台湾「唐奨」バイオ医薬賞にワイスマン教授ら3人 新型コロナワクチン開発に貢献

2022/06/19 13:59
第5回「唐奨」バイオ医薬賞受賞者、カタリン・カリコ氏(左)、ドリュー・ワイスマン氏(中央)、ピーター・カリス氏(右)=facebook.com/tangprizeより
第5回「唐奨」バイオ医薬賞受賞者、カタリン・カリコ氏(左)、ドリュー・ワイスマン氏(中央)、ピーター・カリス氏(右)=facebook.com/tangprizeより

(台北中央社)台湾で「東洋のノーベル賞」を目指して始まった「唐奨」を運営する唐奨教育基金会は19日、メッセンジャーRNA(mRNA)分野での研究によって新型コロナウイルスワクチン開発の基礎を築いた米ペンシルベニア大のドリュー・ワイスマン教授ら3人に第5回バイオ医薬賞を贈ると発表した。

共同受賞者はドイツのバイオ企業ビオンテックのカタリン・カリコ上級副社長と、カナダのブリティッシュコロンビア大のピーター・カリス教授。

3氏は新型コロナワクチンの開発につながる重要なワクチン学の概念と方法を発見したことが評価された。

RNA研究に身を投じて25年になるワイスマン氏は受賞について「信じ難い栄誉」だと喜びを語った。元同僚のカリコ氏と共にRNAの研究を開始した当時は、多くの研究者がこの分野に潜在性があるとは考えておらず、キャリアを無駄にしているとさえ思われていたことを明かし、現在の研究の成果に対する誇りを示した。

心臓病学研究や神経外科勤務の経験を持つカリコ氏は、一時は資金が調達できず、バイオテクノロジー研究の道がついえそうになったこともあるという。
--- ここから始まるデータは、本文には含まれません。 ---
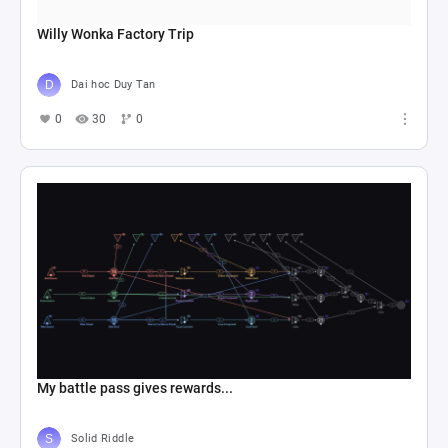
Willy Wonka Factory Trip
Dai hoc Duy Tan
0
30
0
My battle pass gives rewards...
Solid Riddle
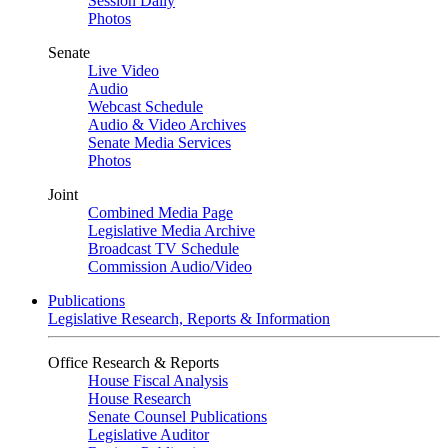
Session Daily
Photos
Senate
Live Video
Audio
Webcast Schedule
Audio & Video Archives
Senate Media Services
Photos
Joint
Combined Media Page
Legislative Media Archive
Broadcast TV Schedule
Commission Audio/Video
Publications
Legislative Research, Reports & Information
Office Research & Reports
House Fiscal Analysis
House Research
Senate Counsel Publications
Legislative Auditor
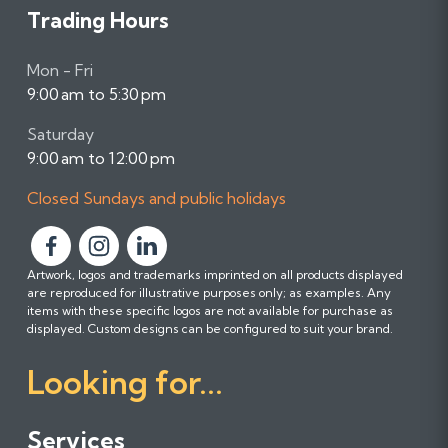
Trading Hours
Mon - Fri
9:00 am to 5:30 pm
Saturday
9:00 am to 12:00 pm
Closed Sundays and public holidays
F
F
F
Artwork, logos and trademarks imprinted on all products displayed
o
o
o
are reproduced for illustrative purposes only; as examples. Any
l
l
l
items with these specific logos are not available for purchase as
l
l
l
displayed. Custom designs can be configured to suit your brand.
o
o
o
Looking for...
w
w
w
u
u
u
s
s
s
Services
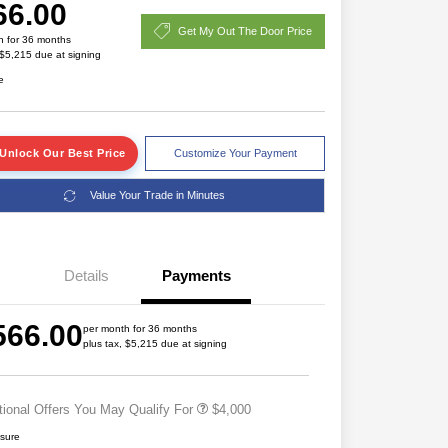
66.00
Get My Out The Door Price
h for 36 months
 $5,215 due at signing
e
Unlock Our Best Price
Customize Your Payment
Value Your Trade in Minutes
2026 National SFS Lease Loyalty
$2,000
Bonus Cash
Details
Payments
Driveability / Automobility Program
$1,000
2026 National 2026 Military Bonus
$500
566.00
Cash
per month for 36 months
plus tax, $5,215 due at signing
2026 National 2026 First
$500
Responder Bonus Cash
tional Offers You May Qualify For
$4,000
osure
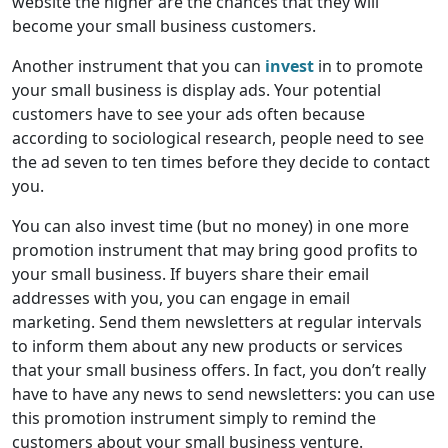
website the higher are the chances that they will
become your small business customers.
Another instrument that you can
invest
in to promote
your small business is display ads. Your potential
customers have to see your ads often because
according to sociological research, people need to see
the ad seven to ten times before they decide to contact
you.
You can also invest time (but no money) in one more
promotion instrument that may bring good profits to
your small business. If buyers share their email
addresses with you, you can engage in email
marketing. Send them newsletters at regular intervals
to inform them about any new products or services
that your small business offers. In fact, you don’t really
have to have any news to send newsletters: you can use
this promotion instrument simply to remind the
customers about your small business venture.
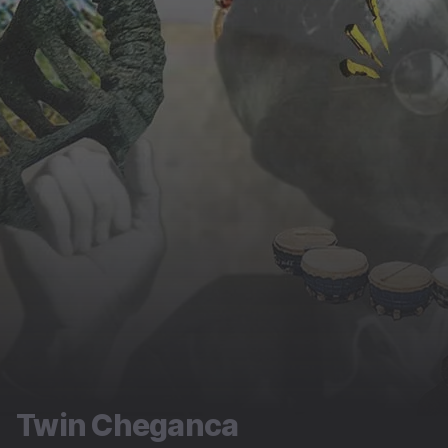
Twin Cheganca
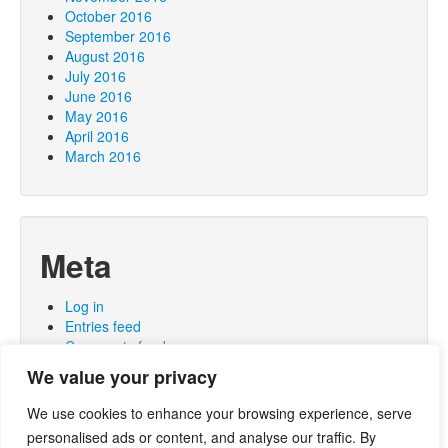
October 2016
September 2016
August 2016
July 2016
June 2016
May 2016
April 2016
March 2016
Meta
Log in
Entries feed
Comments feed
WordPress.org
We value your privacy
We use cookies to enhance your browsing experience, serve
personalised ads or content, and analyse our traffic. By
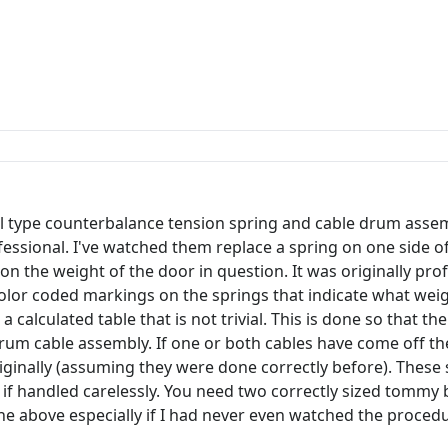
oil type counterbalance tension spring and cable drum ass
professional. I've watched them replace a spring on one side
n the weight of the door in question. It was originally prof
 color coded markings on the springs that indicate what wei
calculated table that is not trivial. This is done so that th
d drum cable assembly. If one or both cables have come off t
riginally (assuming they were done correctly before). Thes
y if handled carelessly. You need two correctly sized tommy 
 the above especially if I had never even watched the proced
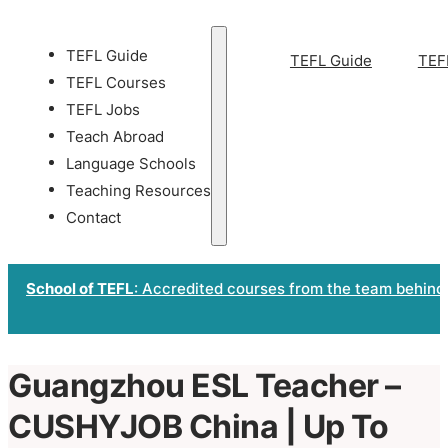
TEFL Guide
TEFL Guide
TEF
TEFL Courses
TEFL Jobs
Teach Abroad
Language Schools
Teaching Resources
Contact
School of TEFL
: Accredited courses from the team behind
Guangzhou ESL Teacher –
CUSHYJOB China | Up To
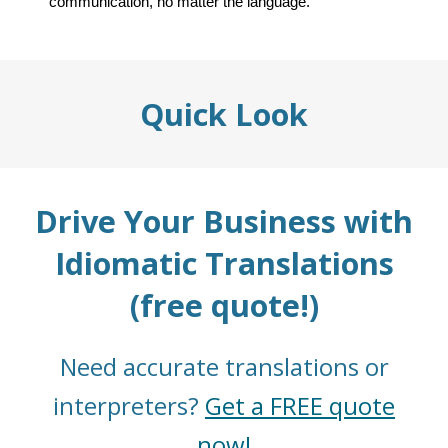
communication, no matter the language.
Quick Look
Drive Your Business with
Idiomatic Translations
(free quote!)
Need accurate translations or
interpreters?
Get a FREE quote
now!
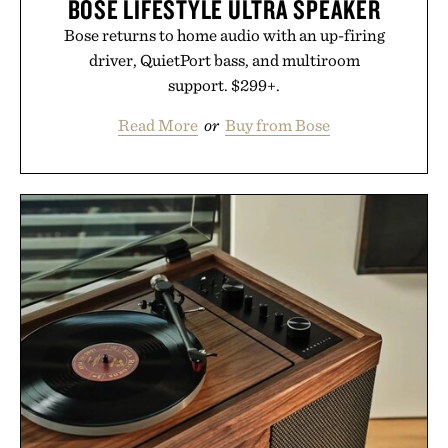
BOSE LIFESTYLE ULTRA SPEAKER
Bose returns to home audio with an up-firing
driver, QuietPort bass, and multiroom
support. $299+.
Read More
or
Buy from Bose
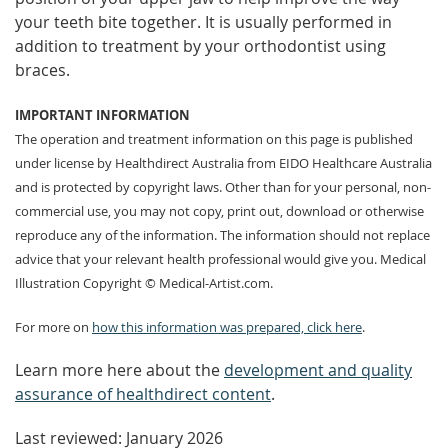
your teeth bite together. It is usually performed in
addition to treatment by your orthodontist using
braces.
IMPORTANT INFORMATION
The operation and treatment information on this page is published
under license by Healthdirect Australia from EIDO Healthcare Australia
and is protected by copyright laws. Other than for your personal, non-
commercial use, you may not copy, print out, download or otherwise
reproduce any of the information. The information should not replace
advice that your relevant health professional would give you. Medical
Illustration Copyright © Medical-Artist.com.
For more on
how this information was prepared, click here
.
Learn more here about the
development and quality
assurance of healthdirect content
.
Last reviewed: January 2026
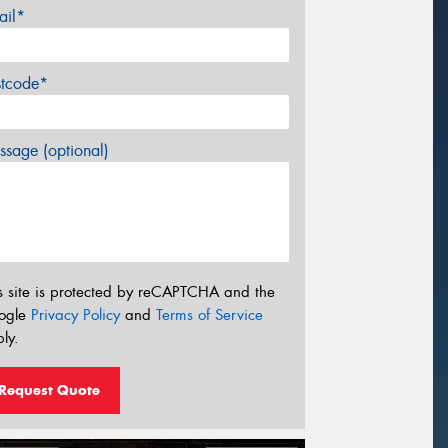
ail*
stcode*
sage (optional)
s site is protected by reCAPTCHA and the
ogle
Privacy Policy
and
Terms of Service
ly.
Request Quote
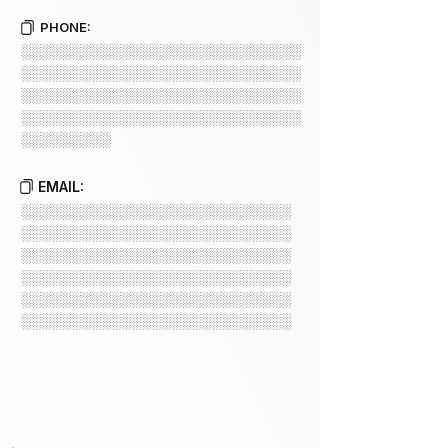
PHONE:
░░░░░░░░░░░░░░░░░░░░░░░░░░░░
░░░░░░░░░░░░░░░░░░░░░░░░░░░░
░░░░░░░░░░░░░░░░░░░░░░░░░░░░
░░░░░░░░░░░░░░░░░░░░░░░░░░░░
░░░░░░░░░
EMAIL:
░░░░░░░░░░░░░░░░░░░░░░░░░░░
░░░░░░░░░░░░░░░░░░░░░░░░░░░
░░░░░░░░░░░░░░░░░░░░░░░░░░░
░░░░░░░░░░░░░░░░░░░░░░░░░░░
░░░░░░░░░░░░░░░░░░░░░░░░░░░
░░░░░░░░░░░░░░░░░░░░░░░░░░░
その際、ワイスマン氏から手が差し伸べられ、研究を継続することができた。カリコ氏はこれまで台湾を訪問したことはないものの、台湾に行けることをとても楽しみにしていると話した。

カリス氏は、脂質ナノ粒子 (LNP)を用いたRNA送達技術研究の先駆者。カリス氏が開発したLNP技術は新型コロナワクチンの開発に大きく貢献した。

唐奨は2年に1度発表される。第5回授賞式は9月23日に開かれる。